Megadesigner Outlet Mall
This project done with George Buchanan Architects as the architect of record, LADA as site design consultants, and Transsystems Builders in Houston as the site and building engineers was a study for the first outlet mall outside the center city of Bucharest.
The site had major constraints. Power and water lines that fed the city ran directly under the property restricting the buildable footprint to a cruciform area roughly in the center of the property with partial frontage along a main artery into the downtown.
The mall form is a hybrid from the big box formats popularized in the 1990’s and the pedestrian outlet malls throughout the United States. Recent studies done by consultants to the project favored the hybrid so that shoppers could have access to a central spine of shops.
Transsystems which fabricates metal buildings used primarily in the food industry was the developer for the project. They intended to use their standard building kit for the majority of the structures and asked us to analyze and construct a menu of limited options for organizing specialized retail attractors and a module that could accommodate individual shops that might be capable of renting out single and multiple bays in the complex.
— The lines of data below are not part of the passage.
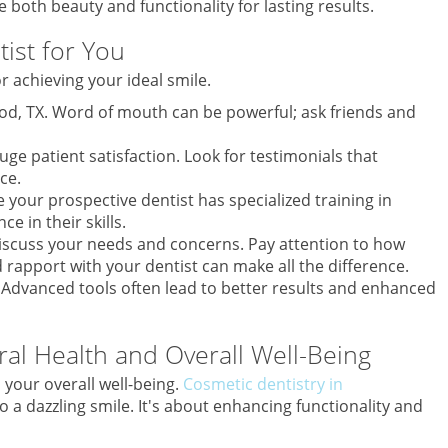
 both beauty and functionality for lasting results.
ist for You
or achieving your ideal smile.
ood, TX. Word of mouth can be powerful; ask friends and
uge patient satisfaction. Look for testimonials that
ce.
ure your prospective dentist has specialized training in
e in their skills.
discuss your needs and concerns. Pay attention to how
d rapport with your dentist can make all the difference.
. Advanced tools often lead to better results and enhanced
ral Health and Overall Well-Being
n your overall well-being.
Cosmetic dentistry in
to a dazzling smile. It's about enhancing functionality and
The key retail locations were at the front of the complex near the highway and at the center and ends of the cruciform. Different modules were analyzed to give some variety to the scale of the pedestrian areas and to provide public gathering spaces for events sponsored by the mall developer.
Considerable attention was given to the use of lighting and signage as the limited architectural budget and the desire for advertising and pageantry would most likely come from a flexible system that needed to retain a contemporary identity for the complex.
The sign system was distinguished by the changes in scale and speed in which the mall would be experienced. Large lighting features and signals were positioned at key locations visible from all points of the development. Retail signs then scale from the experience of walking the central street down to the individual storefront.
The architectural development looked to incorporate these practical needs with a relatively inexpensive surface treatment that would give character and identity within the mall.